Understanding the shopping experience consumers desire and knowing how to provide it is a skill Shelton has mastered since completing her fashion merchandising degree. Born in South Korea and raised in Chicago, she enrolled at Illinois State excited to become her family’s first college graduate. She appreciated faculty who helped her grasp the business and psychology aspects of retail.
“My professors laid a great foundation for my career,” said Shelton, who joyfully reconnected with many of them during her induction to the College of Applied Science and Technology Hall of Fame in 2019. She credits them for instilling the knowledge and confidence needed as she found her niche in the retail world that she entered through an ISU job fair.
Shelton attended the Career Services event in the Bone Student Center during her junior year to gain interviewing experience and explore employment opportunities. She connected with a JCPenney recruiter who was hiring only seniors. She went back the following year and ironically enough the same representative was attending the job fair.
“I knew I wanted a career with JCPenney so I marched right up to him and said, ‘I’m a senior now and I want to work for your company.’ I went through the interviewing process and was hired. Thirty years later, I still have my offer letter with the starting salary.”
The job as a merchandise manager was secured before Shelton graduated. She worked at the Bloomington store and in Chicago as a merchandise buyer for the shoe, jewelry, women’s, and children’s departments.

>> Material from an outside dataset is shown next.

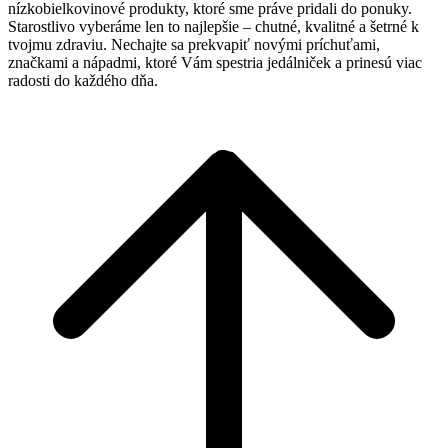
nízkobielkovinové produkty, ktoré sme práve pridali do ponuky.
Starostlivo vyberáme len to najlepšie – chutné, kvalitné a šetrné k
tvojmu zdraviu. Nechajte sa prekvapiť novými príchuťami,
značkami a nápadmi, ktoré Vám spestria jedálniček a prinesú viac
radosti do každého dňa.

Shelton shifted in 1996 to Kohl’s, which recruited her as the chain was growing beyond the Midwest. She went from an assistant store manager role for the company to become a district manager in 2005, leading 20 suburban Chicago stores with a collective annual sales volume of $200 million.
“I learned a tremendous amount operationally, from starting a store from scratch to renovating a building and opening a store,” said Shelton, who mastered understanding and valuing the importance of teamwork, managing a budget, and merchandising a store. “I learned that success is not about you. It’s about how successful the people around you are and it’s about the shopping experience you provide for the customer.”
She knows consumers want a clean and neat environment coupled with friendly and capable employees. She continues to focus on maintaining both in her role at Barnes & Noble College. Shelton shifted to the company in 2008 and now oversees accounts on 50 campuses, including Illinois State.
It is a point of pride for her to be back at the University where her professional journey began and specifically the building where her dreams were launched, as the ISU store is inside the student center.
Shelton has the same enthusiasm and excitement for her work today as she did upon graduation and is ready for the next chapter as she flexes with the industry she loves.
“Everything is shifting in our lives, including the retail world. The question becomes what does the e-commerce platform look like. Consumers still want the whole shopping experience, so we need fluidity through all the different channels—from in store to online or through a mobile app and curbside pick up,” said Shelton, who thrives on providing customers exceptional service.
“My job is to figure out how I am going to create that shopping experience, knowing that the plan will change day to day and sometimes a dozen times in a day. I’ve learned that’s OK. Sometimes the best laid plans end up being even better once revised.”